Anche per Ilvo Diamanti, docente dell’Università di Urbino, direttore scientifico di Demos&Pi, il tema è “al centro di uno scontro politico. E di valori. Che spinge sulla leva delle emozioni”. Anche per questo, spiega Diamanti, il tema risulta “meno frequente e frequentato sui giornali di carta – aggiunge -. Per suscitare emozioni, funziona molto meglio la televisione.
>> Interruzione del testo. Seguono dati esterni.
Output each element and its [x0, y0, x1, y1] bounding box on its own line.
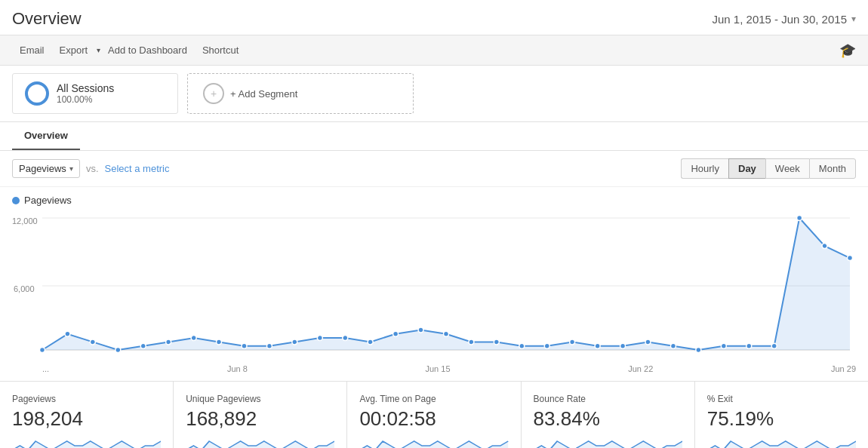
chart-svg: 12,000 6,000	[12, 210, 856, 361]
svg-point-25	[544, 343, 549, 348]
stat-value: 00:02:58	[359, 407, 508, 431]
svg-point-27	[595, 343, 600, 348]
export-button[interactable]: Export	[52, 41, 96, 59]
svg-point-12	[217, 339, 222, 345]
stat-sparkline	[707, 437, 856, 448]
segment-name: All Sessions	[57, 82, 114, 94]
svg-point-23	[494, 339, 499, 345]
segment-percent: 100.00%	[57, 94, 114, 105]
export-dropdown[interactable]: Export ▾	[52, 41, 101, 59]
stat-sparkline	[186, 437, 334, 448]
legend-dot-icon	[12, 197, 20, 204]
svg-point-9	[140, 343, 146, 348]
svg-point-5	[40, 348, 45, 353]
select-metric-link[interactable]: Select a metric	[105, 163, 170, 174]
svg-point-24	[519, 343, 525, 348]
svg-point-30	[670, 343, 676, 348]
stat-item: % Exit 75.19%	[695, 382, 868, 448]
stat-item: Avg. Time on Page 00:02:58	[347, 382, 521, 448]
add-segment-circle-icon: +	[203, 83, 224, 104]
svg-point-7	[90, 339, 95, 345]
svg-point-8	[115, 348, 121, 353]
stat-label: Avg. Time on Page	[359, 394, 508, 404]
svg-point-19	[393, 331, 399, 336]
svg-point-28	[620, 343, 626, 348]
add-to-dashboard-button[interactable]: Add to Dashboard	[100, 41, 195, 59]
time-btn-hourly[interactable]: Hourly	[681, 158, 728, 179]
svg-point-32	[721, 343, 726, 348]
stat-item: Unique Pageviews 168,892	[174, 382, 347, 448]
svg-point-34	[771, 343, 777, 348]
svg-point-37	[848, 256, 853, 261]
svg-point-18	[368, 339, 373, 345]
stat-label: % Exit	[707, 394, 856, 404]
stats-row: Pageviews 198,204 Unique Pageviews 168,8…	[0, 381, 868, 448]
legend-label: Pageviews	[24, 195, 72, 206]
time-buttons: Hourly Day Week Month	[681, 158, 856, 179]
chart-controls: Pageviews ▾ vs. Select a metric Hourly D…	[0, 151, 868, 187]
stat-label: Unique Pageviews	[186, 394, 334, 404]
stat-value: 168,892	[186, 407, 334, 431]
svg-point-31	[696, 348, 701, 353]
stat-label: Bounce Rate	[534, 394, 682, 404]
svg-point-22	[469, 339, 474, 345]
svg-text:12,000: 12,000	[12, 216, 38, 226]
svg-point-21	[444, 331, 449, 336]
toolbar: Email Export ▾ Add to Dashboard Shortcut…	[0, 35, 868, 66]
svg-point-35	[797, 216, 802, 221]
stat-item: Bounce Rate 83.84%	[522, 382, 695, 448]
svg-point-29	[645, 339, 651, 345]
stat-sparkline	[534, 437, 682, 448]
metric-arrow-icon: ▾	[69, 164, 73, 173]
date-range-chevron-icon: ▾	[851, 14, 856, 24]
chart-x-labels: ... Jun 8 Jun 15 Jun 22 Jun 29	[12, 361, 856, 373]
svg-point-13	[242, 343, 247, 348]
chart-legend: Pageviews	[12, 195, 856, 206]
toolbar-right: 🎓	[839, 42, 856, 59]
svg-point-16	[317, 336, 322, 341]
svg-point-14	[266, 343, 272, 348]
metric-dropdown[interactable]: Pageviews ▾	[12, 159, 80, 178]
top-header: Overview Jun 1, 2015 - Jun 30, 2015 ▾	[0, 0, 868, 35]
chart-area: Pageviews 12,000 6,000 ... Jun 8 Jun 15 …	[0, 187, 868, 373]
tab-overview[interactable]: Overview	[12, 122, 80, 150]
shortcut-button[interactable]: Shortcut	[195, 41, 246, 59]
stat-label: Pageviews	[12, 394, 161, 404]
vs-label: vs.	[86, 163, 99, 174]
add-segment-button[interactable]: + + Add Segment	[187, 73, 414, 114]
stat-value: 75.19%	[707, 407, 856, 431]
svg-point-36	[822, 244, 827, 249]
date-range-text: Jun 1, 2015 - Jun 30, 2015	[713, 13, 847, 26]
stat-item: Pageviews 198,204	[0, 382, 174, 448]
stat-sparkline	[12, 437, 161, 448]
x-label-2: Jun 8	[227, 364, 248, 373]
x-label-3: Jun 15	[426, 364, 451, 373]
stat-sparkline	[359, 437, 508, 448]
svg-text:6,000: 6,000	[14, 284, 35, 293]
x-label-1: ...	[42, 364, 49, 373]
metric-selector: Pageviews ▾ vs. Select a metric	[12, 159, 169, 178]
date-range[interactable]: Jun 1, 2015 - Jun 30, 2015 ▾	[713, 13, 856, 26]
svg-point-17	[343, 336, 348, 341]
time-btn-week[interactable]: Week	[765, 158, 809, 179]
segments-bar: All Sessions 100.00% + + Add Segment	[0, 66, 868, 122]
svg-point-33	[746, 343, 752, 348]
x-label-4: Jun 22	[628, 364, 653, 373]
stat-value: 83.84%	[534, 407, 682, 431]
svg-point-20	[418, 327, 423, 333]
segment-all-sessions: All Sessions 100.00%	[12, 73, 178, 114]
svg-point-10	[166, 339, 171, 345]
svg-point-26	[570, 339, 575, 345]
svg-point-6	[65, 331, 70, 336]
x-label-5: Jun 29	[831, 364, 856, 373]
chart-container: 12,000 6,000	[12, 210, 856, 361]
graduation-icon: 🎓	[839, 43, 856, 58]
segment-text: All Sessions 100.00%	[57, 82, 114, 105]
metric-label: Pageviews	[19, 163, 66, 174]
email-button[interactable]: Email	[12, 41, 52, 59]
time-btn-day[interactable]: Day	[728, 158, 765, 179]
time-btn-month[interactable]: Month	[809, 158, 856, 179]
svg-point-15	[292, 339, 297, 345]
segment-icon	[25, 81, 49, 106]
add-segment-label: + Add Segment	[230, 88, 297, 100]
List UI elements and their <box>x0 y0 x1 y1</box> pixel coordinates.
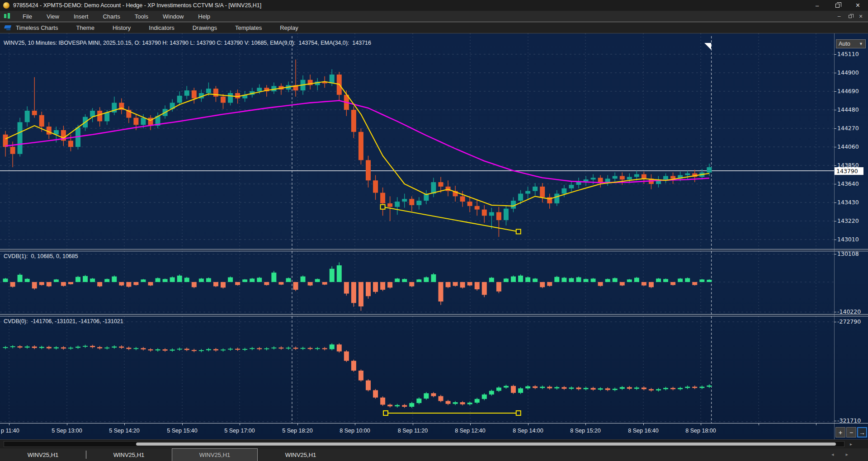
title-bar: 97855424 - XPMT5-DEMO: Demo Account - He… <box>0 0 868 11</box>
chart-scrollbar-track[interactable] <box>4 441 844 447</box>
time-axis-tick <box>240 423 240 425</box>
time-axis-label: p 11:40 <box>1 428 19 434</box>
time-axis-tick <box>528 423 528 425</box>
axis-tick <box>834 240 836 240</box>
time-axis-label: 8 Sep 10:00 <box>340 428 370 434</box>
axis-tick <box>834 110 836 110</box>
toolbar-item-indicators[interactable]: Indicators <box>140 22 183 33</box>
time-axis-tick <box>9 423 9 425</box>
menu-item-charts[interactable]: Charts <box>95 11 127 22</box>
cvdb0-label: CVDB(0): -141706, -131021, -141706, -131… <box>4 318 123 325</box>
close-button[interactable]: × <box>848 0 868 11</box>
toolbar-item-replay[interactable]: Replay <box>271 22 307 33</box>
axis-tick <box>834 128 836 129</box>
price-scale-mode-dropdown[interactable]: Auto ▼ <box>836 39 866 48</box>
auto-label: Auto <box>839 41 850 47</box>
time-axis-label: 5 Sep 13:00 <box>52 428 82 434</box>
time-axis-label: 8 Sep 12:40 <box>455 428 485 434</box>
chart-zoom-controls: + − → <box>835 427 867 437</box>
price-axis-label: 145110 <box>837 51 859 57</box>
go-to-end-button[interactable]: → <box>857 427 867 437</box>
price-axis-label: 144480 <box>837 107 859 113</box>
time-axis-label: 8 Sep 18:00 <box>685 428 716 434</box>
child-restore-button[interactable] <box>844 12 855 21</box>
chart-tab-3[interactable]: WINV25,H1 <box>172 448 258 461</box>
toolbar-item-history[interactable]: History <box>104 22 140 33</box>
price-axis-label: 143640 <box>837 181 859 187</box>
child-window-controls: – × <box>834 11 866 22</box>
current-price-tag: 143790 <box>835 167 863 175</box>
chart-tab-1[interactable]: WINV25,H1 <box>0 448 86 461</box>
toolbar: Timeless ChartsThemeHistoryIndicatorsDra… <box>0 22 868 33</box>
axis-tick <box>834 202 836 203</box>
toolbar-item-theme[interactable]: Theme <box>67 22 103 33</box>
menu-item-help[interactable]: Help <box>191 11 217 22</box>
time-axis-label: 5 Sep 18:20 <box>282 428 312 434</box>
app-logo-icon <box>3 2 9 9</box>
menu-item-tools[interactable]: Tools <box>127 11 156 22</box>
axis-tick <box>834 91 836 92</box>
price-axis-label: 144690 <box>837 88 859 94</box>
time-axis-tick <box>470 423 471 425</box>
chart-scrollbar-thumb[interactable] <box>136 442 836 446</box>
menu-item-window[interactable]: Window <box>156 11 191 22</box>
child-minimize-button[interactable]: – <box>834 12 844 21</box>
time-axis-tick <box>413 423 413 425</box>
time-axis-tick <box>643 423 644 425</box>
time-axis-tick <box>355 423 355 425</box>
main-price-pane[interactable] <box>0 33 834 249</box>
menu-item-file[interactable]: File <box>15 11 39 22</box>
time-axis-label: 5 Sep 17:00 <box>224 428 255 434</box>
cvdb1-label: CVDB(1): 0, 10685, 0, 10685 <box>4 253 78 259</box>
price-axis-label: 144270 <box>837 125 859 132</box>
time-axis-label: 8 Sep 15:20 <box>570 428 600 434</box>
zoom-out-button[interactable]: − <box>846 427 856 437</box>
toolbar-item-templates[interactable]: Templates <box>226 22 271 33</box>
axis-tick <box>834 254 836 254</box>
axis-tick <box>834 221 836 221</box>
window-title: 97855424 - XPMT5-DEMO: Demo Account - He… <box>13 2 261 9</box>
price-axis-label: 143010 <box>837 236 859 243</box>
menu-bar: FileViewInsertChartsToolsWindowHelp – × <box>0 11 868 22</box>
time-axis[interactable]: p 11:405 Sep 13:005 Sep 14:205 Sep 15:40… <box>0 423 868 439</box>
price-axis-label: 143430 <box>837 199 859 206</box>
time-axis-label: 8 Sep 16:40 <box>628 428 658 434</box>
application-window: 97855424 - XPMT5-DEMO: Demo Account - He… <box>0 0 868 461</box>
toolbar-item-timeless-charts[interactable]: Timeless Charts <box>15 22 67 33</box>
chevron-down-icon: ▼ <box>859 42 863 46</box>
axis-tick <box>834 73 836 73</box>
time-axis-tick <box>297 423 298 425</box>
time-axis-tick <box>182 423 183 425</box>
cvdb0-indicator-pane[interactable] <box>0 316 834 423</box>
restore-button[interactable] <box>827 0 848 11</box>
menu-item-view[interactable]: View <box>39 11 66 22</box>
price-axis-label: 144060 <box>837 144 859 150</box>
scroll-right-icon[interactable]: ▸ <box>850 442 852 447</box>
menu-item-insert[interactable]: Insert <box>66 11 96 22</box>
time-axis-tick <box>759 423 759 425</box>
time-axis-label: 8 Sep 11:20 <box>398 428 428 434</box>
price-axis-label: 144900 <box>837 70 859 76</box>
price-axis-label: 143220 <box>837 218 859 224</box>
time-axis-label: 5 Sep 14:20 <box>109 428 139 434</box>
minimize-button[interactable]: – <box>807 0 827 11</box>
cvdb1-indicator-pane[interactable] <box>0 251 834 314</box>
price-axis-label: 130108 <box>837 251 859 257</box>
time-axis-tick <box>67 423 67 425</box>
axis-tick <box>834 184 836 184</box>
axis-tick <box>834 54 836 55</box>
chart-scrollbar-row: ◂ ▸ <box>0 439 868 448</box>
chart-tab-2[interactable]: WINV25,H1 <box>86 448 172 461</box>
tab-scroll-arrows[interactable]: ◂▸ <box>831 452 860 457</box>
chart-shift-marker[interactable] <box>704 43 711 50</box>
axis-tick <box>834 421 836 421</box>
timeless-charts-icon <box>4 25 12 31</box>
toolbar-item-drawings[interactable]: Drawings <box>184 22 226 33</box>
chart-tab-4[interactable]: WINV25,H1 <box>258 448 344 461</box>
child-close-button[interactable]: × <box>855 12 866 21</box>
chart-candles-icon <box>4 13 11 19</box>
axis-tick <box>834 322 836 322</box>
axis-tick <box>834 147 836 147</box>
ohlc-info-line: WINV25, 10 Minutes: IBOVESPA MINI, 2025.… <box>4 40 371 46</box>
zoom-in-button[interactable]: + <box>835 427 845 437</box>
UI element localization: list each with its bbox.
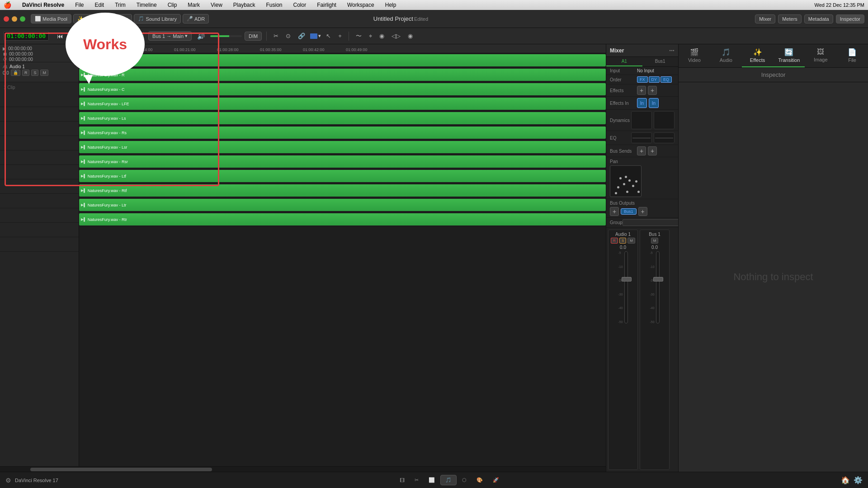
cut-tool[interactable]: ✂ (271, 31, 281, 41)
order-eq-btn[interactable]: EQ (660, 76, 672, 83)
workspace-cut-btn[interactable]: ✂ (410, 475, 423, 485)
menu-edit[interactable]: Edit (93, 1, 106, 9)
track-lock-btn[interactable]: 🔒 (11, 70, 20, 76)
mixer-btn[interactable]: Mixer (755, 14, 775, 23)
scrollbar-thumb[interactable] (30, 468, 212, 471)
menu-fusion[interactable]: Fusion (264, 1, 284, 9)
pan-grid[interactable] (610, 165, 642, 197)
media-pool-btn[interactable]: ⬜ Media Pool (31, 14, 71, 23)
bus-output-add-btn[interactable]: + (610, 207, 619, 216)
order-dy-btn[interactable]: DY (649, 76, 660, 83)
order-fx-btn[interactable]: FX (637, 76, 648, 83)
stop-btn[interactable]: ⏹ (99, 31, 111, 41)
channel-a1-fader-track[interactable] (624, 251, 628, 324)
channel-a1-m-btn[interactable]: M (627, 238, 635, 244)
workspace-deliver-btn[interactable]: 🚀 (488, 475, 504, 485)
inspector-tab-effects[interactable]: ✨ Effects (742, 44, 774, 67)
menu-view[interactable]: View (209, 1, 224, 9)
audio-clip-8[interactable]: NaturesFury.wav - Ltf (79, 170, 606, 182)
workspace-edit-btn[interactable]: ⬜ (424, 475, 439, 485)
audio-clip-3[interactable]: NaturesFury.wav - LFE (79, 98, 606, 110)
waveform-btn[interactable]: 〜 (354, 31, 364, 42)
inspector-tab-file[interactable]: 📄 File (836, 44, 868, 67)
menu-workspace[interactable]: Workspace (345, 1, 376, 9)
maximize-button[interactable] (20, 16, 25, 22)
mixer-group-input[interactable] (623, 219, 678, 226)
audio-clip-11[interactable]: NaturesFury.wav - Rtr (79, 213, 606, 225)
adr-btn[interactable]: 🎤 ADR (183, 14, 209, 23)
audio-clip-6[interactable]: NaturesFury.wav - Lsr (79, 141, 606, 153)
select-btn[interactable]: ↖ (324, 31, 333, 41)
audio-clip-2[interactable]: NaturesFury.wav - C (79, 83, 606, 95)
track-s-btn[interactable]: S (31, 70, 38, 76)
track-r-btn[interactable]: R (22, 70, 30, 76)
menu-mark[interactable]: Mark (186, 1, 202, 9)
inspector-tab-transition[interactable]: 🔄 Transition (773, 44, 805, 67)
effects-add-bus-btn[interactable]: + (648, 86, 657, 95)
record-btn[interactable]: ⏺ (113, 31, 125, 41)
menu-fairlight[interactable]: Fairlight (315, 1, 338, 9)
flag-btn[interactable]: ◉ (406, 31, 415, 41)
menu-playback[interactable]: Playback (231, 1, 257, 9)
channel-bus1-fader-track[interactable] (656, 251, 660, 324)
effects-btn[interactable]: ✨ Effects (73, 14, 104, 23)
loop-btn[interactable]: ↺ (128, 31, 139, 41)
effects-add-a1-btn[interactable]: + (637, 86, 646, 95)
mixer-tab-a1[interactable]: A1 (606, 57, 642, 66)
blade-tool[interactable]: ⊙ (283, 31, 293, 41)
dim-btn[interactable]: DIM (245, 32, 262, 41)
menu-color[interactable]: Color (292, 1, 308, 9)
minimize-button[interactable] (12, 16, 17, 22)
bus-output-add2-btn[interactable]: + (638, 207, 647, 216)
menu-help[interactable]: Help (383, 1, 398, 9)
bus-selector[interactable]: Bus 1 → Main ▾ (148, 31, 192, 41)
metadata-btn[interactable]: Metadata (804, 14, 833, 23)
marker-btn[interactable]: ◉ (377, 31, 387, 41)
workspace-media-btn[interactable]: 🎞 (395, 476, 409, 485)
source-btn[interactable]: ◁▷ (389, 31, 403, 41)
menu-clip[interactable]: Clip (166, 1, 179, 9)
timeline-clips-area[interactable]: NaturesFury.wav - L NaturesFury.wav - R … (79, 53, 606, 466)
timecode-display[interactable]: 01:00:00:00 (4, 31, 49, 41)
inspector-tab-video[interactable]: 🎬 Video (679, 44, 710, 67)
menu-trim[interactable]: Trim (113, 1, 127, 9)
audio-clip-9[interactable]: NaturesFury.wav - Rtf (79, 184, 606, 197)
mixer-menu-btn[interactable]: ··· (669, 47, 675, 54)
menu-file[interactable]: File (73, 1, 85, 9)
menu-app[interactable]: DaVinci Resolve (20, 1, 66, 9)
timeline-scrollbar[interactable] (0, 466, 606, 472)
play-btn[interactable]: ▶ (85, 30, 96, 42)
mixer-tab-bus1[interactable]: Bus1 (642, 57, 679, 66)
effects-in-a1-btn[interactable]: In (637, 98, 647, 108)
channel-bus1-m-btn[interactable]: M (651, 238, 659, 244)
home-btn[interactable]: 🏠 (841, 476, 850, 484)
channel-a1-r-btn[interactable]: R (611, 238, 618, 244)
go-to-start-btn[interactable]: ⏮ (54, 31, 66, 41)
channel-a1-fader-handle[interactable] (622, 277, 632, 282)
inspector-tab-audio[interactable]: 🎵 Audio (710, 44, 742, 67)
link-tool[interactable]: 🔗 (296, 31, 307, 41)
bus-sends-add-btn[interactable]: + (637, 146, 646, 155)
close-button[interactable] (4, 16, 9, 22)
mute-btn[interactable]: 🔊 (194, 31, 208, 41)
apple-menu[interactable]: 🍎 (4, 1, 11, 9)
snap-btn[interactable]: ⌖ (367, 31, 374, 41)
inspector-tab-image[interactable]: 🖼 Image (805, 44, 836, 67)
volume-slider[interactable] (210, 35, 242, 37)
bus-sends-add2-btn[interactable]: + (648, 146, 657, 155)
meters-btn[interactable]: Meters (778, 14, 802, 23)
inspector-btn[interactable]: Inspector (836, 14, 864, 23)
track-m-btn[interactable]: M (40, 70, 48, 76)
workspace-fairlight-btn[interactable]: 🎵 (440, 475, 457, 485)
workspace-color-btn[interactable]: 🎨 (472, 475, 487, 485)
step-back-btn[interactable]: ⏪ (69, 31, 82, 41)
audio-clip-10[interactable]: NaturesFury.wav - Ltr (79, 199, 606, 211)
audio-clip-0[interactable]: NaturesFury.wav - L (79, 54, 606, 66)
audio-clip-4[interactable]: NaturesFury.wav - Ls (79, 112, 606, 124)
audio-clip-5[interactable]: NaturesFury.wav - Rs (79, 127, 606, 139)
sound-library-btn[interactable]: 🎵 Sound Library (134, 14, 181, 23)
workspace-fusion-btn[interactable]: ⬡ (458, 475, 471, 485)
channel-a1-s-btn[interactable]: S (619, 238, 626, 244)
bus-output-tag[interactable]: Bus1 (621, 208, 637, 215)
add-btn[interactable]: + (336, 31, 344, 41)
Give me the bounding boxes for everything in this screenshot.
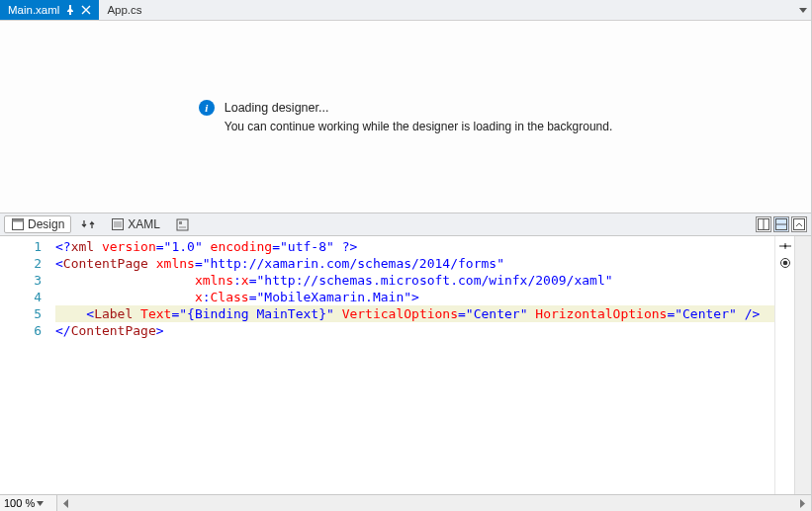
xaml-view-icon — [111, 218, 124, 231]
collapse-pane-button[interactable] — [791, 216, 807, 232]
split-editor-icon[interactable] — [778, 239, 792, 253]
close-icon[interactable] — [81, 5, 91, 15]
svg-point-12 — [782, 261, 787, 266]
editor-bottom-bar: 100 % — [0, 494, 811, 511]
scroll-right-button[interactable] — [794, 495, 811, 511]
tab-overflow-dropdown[interactable] — [795, 0, 811, 20]
pin-icon[interactable] — [65, 5, 75, 15]
zoom-combo[interactable]: 100 % — [0, 495, 57, 511]
xaml-view-button[interactable]: XAML — [105, 216, 166, 232]
vertical-scrollbar[interactable] — [794, 236, 811, 494]
line-number: 3 — [0, 272, 55, 289]
document-outline-icon[interactable] — [176, 218, 189, 231]
svg-rect-1 — [12, 219, 23, 222]
line-number: 4 — [0, 289, 55, 305]
line-number: 6 — [0, 322, 55, 339]
code-line[interactable]: <?xml version="1.0" encoding="utf-8" ?> — [55, 238, 774, 255]
document-tabstrip: Main.xaml App.cs — [0, 0, 811, 21]
split-view-toolbar: Design XAML — [0, 213, 811, 236]
xaml-view-label: XAML — [128, 217, 160, 231]
swap-panes-button[interactable] — [77, 217, 99, 231]
chevron-down-icon — [37, 500, 44, 507]
scroll-track[interactable] — [74, 495, 794, 511]
line-number: 2 — [0, 255, 55, 272]
split-vertical-button[interactable] — [756, 216, 771, 232]
tab-label: Main.xaml — [8, 4, 59, 16]
code-line[interactable]: xmlns:x="http://schemas.microsoft.com/wi… — [55, 272, 774, 289]
line-number: 5 — [0, 305, 55, 322]
svg-point-10 — [783, 245, 786, 248]
code-line[interactable]: x:Class="MobileXamarin.Main"> — [55, 289, 774, 305]
zoom-value: 100 % — [4, 497, 35, 509]
tab-app-cs[interactable]: App.cs — [99, 0, 149, 20]
code-editor: 1 <?xml version="1.0" encoding="utf-8" ?… — [0, 236, 811, 494]
svg-rect-9 — [794, 219, 805, 230]
code-line[interactable]: </ContentPage> — [55, 322, 774, 339]
editor-right-gutter — [774, 236, 794, 494]
info-icon: i — [199, 100, 215, 116]
design-view-button[interactable]: Design — [4, 215, 71, 233]
svg-rect-3 — [177, 219, 188, 230]
horizontal-scrollbar[interactable] — [57, 495, 811, 511]
designer-pane: i Loading designer... You can continue w… — [0, 21, 811, 213]
design-view-icon — [11, 218, 24, 231]
design-view-label: Design — [28, 217, 64, 231]
code-line[interactable]: <Label Text="{Binding MainText}" Vertica… — [55, 305, 774, 322]
designer-loading-subtitle: You can continue working while the desig… — [199, 120, 612, 133]
tab-main-xaml[interactable]: Main.xaml — [0, 0, 99, 20]
line-number: 1 — [0, 238, 55, 255]
svg-rect-4 — [179, 221, 182, 224]
scroll-left-button[interactable] — [57, 495, 74, 511]
code-line[interactable]: <ContentPage xmlns="http://xamarin.com/s… — [55, 255, 774, 272]
track-changes-icon[interactable] — [778, 256, 792, 270]
tab-label: App.cs — [107, 4, 141, 16]
designer-loading-title: Loading designer... — [225, 101, 329, 115]
split-horizontal-button[interactable] — [773, 216, 789, 232]
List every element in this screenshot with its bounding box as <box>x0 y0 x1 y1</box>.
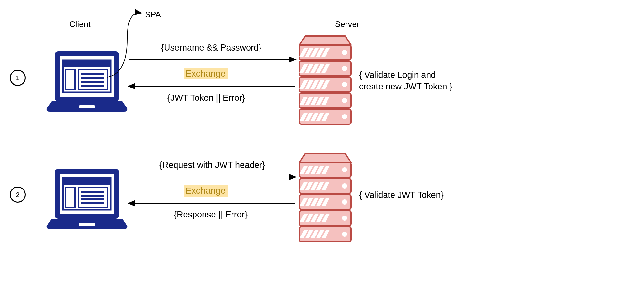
server-stack-icon <box>299 153 351 242</box>
client-laptop-icon <box>47 51 128 112</box>
server-stack-icon <box>299 36 351 124</box>
diagram-canvas <box>0 0 644 304</box>
client-laptop-icon <box>47 169 128 229</box>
Che, come ha rilevato l’Osservatorio di Demos-Coop nelle scorse settimane, continua ad essere il medium più seguito dagli italiani, per informarsi quotidianamente: 87 per cento”. Così, aggiunge Diamanti, “mentre nel corso degli ultimi mesi, sulle prime pagine dei giornali, l’immigrazione e i migranti hanno occupato uno spazio minore rispetto all’anno precedente, nei telegiornali e nei notiziari TV di prima serata sono divenuti un tema ricorrente”.

Ricerca della verità sostanziale dei fatti, uso corretto delle parole e obiettività dei numeri, spiega Cataldi, “sono il solo argine alla costruzione distorta della realtà che gli spaventatori ripetono ogni giorno. È una questione di dignità, di credibilità, di sopravvivenza del mestiere di giornalista”. Per questo, il presidente dell’associazione Carta di Roma chiede di avviare una “riflessione necessaria” inviando un appello ai direttori di giornali e telegiornali. “Le parole possono trasformare la realtà e la responsabilità è anche, e forse soprattutto, di chi scrive e riproduce quelle parole – conclude Cataldi -. Per questo abbiamo deciso di lanciare una campagna sull’uso corretto delle parole: cartoline contro i discorsi di odio, immagini e parole con il loro sorprendente significato reale che si scopre facilmente aprendo un dizionario e che ci mostra la differenza tra realtà e propaganda. Quelle cartoline le abbiamo inviate ai nostri garanti istituzionali. Un appello al buonsenso, all’uso corretto delle parole, ma anche un modo per chiedere rispetto dei principi antifascisti e antirazzisti scritti nella Costituzione”.